A liquid staking token (LST) is a receipt for staked ETH. You deposit ETH into a protocol like Lido and receive stETH (or rETH via Rocket Pool, cbETH via Coinbase) that accrues staking rewards while staying tradeable.
Normally, 1 stETH ≈ 1 ETH on the open market. An LST depeg is when that ratio breaks down and the LST trades at a discount.
Why LSTs exist
Native ETH staking locks your coins with an unbonding period. LSTs let you stay liquid — trade, lend, or use the token in DeFi — while still earning staking yield.

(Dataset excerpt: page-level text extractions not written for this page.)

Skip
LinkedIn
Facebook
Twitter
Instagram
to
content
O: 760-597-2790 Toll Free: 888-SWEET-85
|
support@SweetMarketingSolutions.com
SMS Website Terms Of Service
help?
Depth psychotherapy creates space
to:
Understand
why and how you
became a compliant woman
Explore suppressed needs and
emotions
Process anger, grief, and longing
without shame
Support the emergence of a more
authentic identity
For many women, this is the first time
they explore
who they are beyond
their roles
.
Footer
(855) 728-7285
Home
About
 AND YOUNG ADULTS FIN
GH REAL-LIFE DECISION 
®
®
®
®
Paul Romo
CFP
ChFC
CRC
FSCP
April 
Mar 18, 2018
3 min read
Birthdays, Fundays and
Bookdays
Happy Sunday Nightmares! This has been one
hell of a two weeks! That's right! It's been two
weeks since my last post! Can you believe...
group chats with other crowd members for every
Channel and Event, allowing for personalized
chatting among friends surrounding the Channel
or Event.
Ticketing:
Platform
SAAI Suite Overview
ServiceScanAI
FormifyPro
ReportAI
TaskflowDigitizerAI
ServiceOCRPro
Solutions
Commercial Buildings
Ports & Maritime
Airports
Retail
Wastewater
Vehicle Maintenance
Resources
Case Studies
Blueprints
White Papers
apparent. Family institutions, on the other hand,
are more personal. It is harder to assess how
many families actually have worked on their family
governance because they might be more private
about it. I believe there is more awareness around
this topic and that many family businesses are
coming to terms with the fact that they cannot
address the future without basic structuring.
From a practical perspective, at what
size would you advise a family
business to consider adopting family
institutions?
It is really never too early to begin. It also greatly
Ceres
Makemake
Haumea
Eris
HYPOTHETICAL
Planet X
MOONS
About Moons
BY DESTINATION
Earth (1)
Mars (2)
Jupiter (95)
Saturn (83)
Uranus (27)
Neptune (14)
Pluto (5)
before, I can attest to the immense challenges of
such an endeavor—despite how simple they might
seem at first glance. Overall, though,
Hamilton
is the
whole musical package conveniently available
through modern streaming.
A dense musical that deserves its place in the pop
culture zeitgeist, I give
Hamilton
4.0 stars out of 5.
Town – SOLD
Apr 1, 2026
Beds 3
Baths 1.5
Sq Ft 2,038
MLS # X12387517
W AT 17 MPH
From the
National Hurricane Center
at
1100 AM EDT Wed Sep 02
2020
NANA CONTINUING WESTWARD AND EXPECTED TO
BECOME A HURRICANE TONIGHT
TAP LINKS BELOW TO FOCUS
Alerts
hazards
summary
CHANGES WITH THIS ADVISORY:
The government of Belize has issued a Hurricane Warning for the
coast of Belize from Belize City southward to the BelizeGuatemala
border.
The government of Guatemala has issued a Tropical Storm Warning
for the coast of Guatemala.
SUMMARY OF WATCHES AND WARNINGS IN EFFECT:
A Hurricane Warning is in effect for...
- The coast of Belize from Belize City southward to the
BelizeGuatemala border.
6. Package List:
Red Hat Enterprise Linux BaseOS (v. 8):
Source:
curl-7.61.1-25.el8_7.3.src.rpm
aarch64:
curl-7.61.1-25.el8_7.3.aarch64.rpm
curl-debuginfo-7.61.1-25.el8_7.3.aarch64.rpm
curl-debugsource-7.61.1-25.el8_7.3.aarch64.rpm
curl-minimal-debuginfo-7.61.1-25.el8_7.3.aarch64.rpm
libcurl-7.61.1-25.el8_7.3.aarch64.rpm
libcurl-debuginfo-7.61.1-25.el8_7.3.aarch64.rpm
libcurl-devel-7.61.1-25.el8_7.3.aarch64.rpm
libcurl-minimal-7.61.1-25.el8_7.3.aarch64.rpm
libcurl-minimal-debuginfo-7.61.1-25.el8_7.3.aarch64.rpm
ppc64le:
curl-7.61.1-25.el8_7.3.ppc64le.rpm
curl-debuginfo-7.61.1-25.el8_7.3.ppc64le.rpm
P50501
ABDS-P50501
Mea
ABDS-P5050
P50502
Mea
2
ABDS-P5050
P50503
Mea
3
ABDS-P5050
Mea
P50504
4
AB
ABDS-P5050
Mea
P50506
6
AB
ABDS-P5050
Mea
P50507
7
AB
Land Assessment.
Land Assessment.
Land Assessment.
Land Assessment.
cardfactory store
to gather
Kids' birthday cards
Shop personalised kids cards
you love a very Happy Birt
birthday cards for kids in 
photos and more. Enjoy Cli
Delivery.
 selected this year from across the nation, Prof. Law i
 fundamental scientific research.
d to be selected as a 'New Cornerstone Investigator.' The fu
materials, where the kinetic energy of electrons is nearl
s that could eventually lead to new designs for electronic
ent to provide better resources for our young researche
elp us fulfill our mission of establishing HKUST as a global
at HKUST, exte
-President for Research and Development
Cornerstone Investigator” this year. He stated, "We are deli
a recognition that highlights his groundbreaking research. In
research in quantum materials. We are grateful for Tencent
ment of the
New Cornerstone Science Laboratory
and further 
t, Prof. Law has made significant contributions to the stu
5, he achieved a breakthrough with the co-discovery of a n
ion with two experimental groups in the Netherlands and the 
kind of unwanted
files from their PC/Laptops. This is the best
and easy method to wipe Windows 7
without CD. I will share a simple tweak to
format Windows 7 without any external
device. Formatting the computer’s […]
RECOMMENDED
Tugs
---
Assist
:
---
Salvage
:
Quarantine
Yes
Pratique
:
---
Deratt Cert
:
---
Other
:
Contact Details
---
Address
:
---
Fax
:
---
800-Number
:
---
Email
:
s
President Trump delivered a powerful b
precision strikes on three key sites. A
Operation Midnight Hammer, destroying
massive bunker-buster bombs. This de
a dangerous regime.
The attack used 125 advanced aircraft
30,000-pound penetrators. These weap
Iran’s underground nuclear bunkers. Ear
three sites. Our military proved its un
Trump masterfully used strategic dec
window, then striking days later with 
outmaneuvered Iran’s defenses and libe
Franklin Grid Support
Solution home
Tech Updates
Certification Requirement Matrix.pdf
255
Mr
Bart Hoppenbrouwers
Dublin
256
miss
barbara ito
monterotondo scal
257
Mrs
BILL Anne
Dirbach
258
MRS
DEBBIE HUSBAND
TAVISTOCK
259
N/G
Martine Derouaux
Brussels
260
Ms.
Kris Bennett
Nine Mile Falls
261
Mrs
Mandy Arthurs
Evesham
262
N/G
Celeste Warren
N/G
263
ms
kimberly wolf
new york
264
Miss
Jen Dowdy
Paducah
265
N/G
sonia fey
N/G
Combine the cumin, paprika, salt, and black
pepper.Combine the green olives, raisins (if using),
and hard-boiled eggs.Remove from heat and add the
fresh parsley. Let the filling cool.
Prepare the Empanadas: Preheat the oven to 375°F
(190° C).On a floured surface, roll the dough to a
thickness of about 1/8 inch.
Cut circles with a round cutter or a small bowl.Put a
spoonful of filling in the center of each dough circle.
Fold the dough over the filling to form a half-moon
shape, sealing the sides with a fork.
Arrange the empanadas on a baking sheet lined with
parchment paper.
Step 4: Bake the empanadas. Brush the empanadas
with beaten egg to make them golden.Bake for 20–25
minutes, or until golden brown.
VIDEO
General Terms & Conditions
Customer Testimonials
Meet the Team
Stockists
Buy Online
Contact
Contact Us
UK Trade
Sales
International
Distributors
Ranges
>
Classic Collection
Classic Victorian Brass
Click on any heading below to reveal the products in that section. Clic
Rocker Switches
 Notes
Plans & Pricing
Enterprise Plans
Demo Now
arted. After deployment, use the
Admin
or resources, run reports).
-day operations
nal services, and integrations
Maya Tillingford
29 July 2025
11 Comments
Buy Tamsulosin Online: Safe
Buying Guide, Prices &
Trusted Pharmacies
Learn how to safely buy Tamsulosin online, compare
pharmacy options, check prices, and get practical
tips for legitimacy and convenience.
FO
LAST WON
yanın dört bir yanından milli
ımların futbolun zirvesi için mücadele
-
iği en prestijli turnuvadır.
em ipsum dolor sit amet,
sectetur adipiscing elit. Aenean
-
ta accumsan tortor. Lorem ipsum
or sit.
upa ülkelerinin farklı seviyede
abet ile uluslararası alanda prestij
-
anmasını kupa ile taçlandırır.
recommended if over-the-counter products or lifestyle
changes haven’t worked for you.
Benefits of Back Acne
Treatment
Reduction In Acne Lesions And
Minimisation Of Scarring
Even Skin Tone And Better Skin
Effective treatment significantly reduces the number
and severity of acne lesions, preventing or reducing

The LST’s value should track ETH plus accumulated rewards over time.
What causes a depeg
| Driver | What happens |
|---|---|
| Panic selling | Holders rush to exit into plain ETH; LST supply floods DEX pools |
| Withdrawal delays | Can’t redeem stETH for ETH instantly → discount appears on secondary markets |
| Protocol fear | Concerns about the staking operator, slashing, or smart contract risk |
| Leverage unwinds | Borrowers liquidated, collateral dumped, discount widens |
The March 2023 banking crisis is the textbook example: stETH briefly traded meaningfully below ETH as leveraged positions unwound.
Who gets hurt
- Holders selling at the bottom — crystallise a loss vs. holding through recovery.
- Borrowers using LST as collateral — a depeg triggers liquidations even if ETH’s “real” price is stable.
- Liquidity pools pairing LST/ETH — impermanent loss accelerates.
Arbitrageurs eventually buy discounted LST if they trust redemption at par — that pressure helps restore the peg. During chaos, that process is slow.
Treat LSTs as ETH-like, not identical. If you borrow against stETH or park life savings in a discounted LST hoping for recovery, understand you are taking correlation and liquidity risk on top of normal staking risk.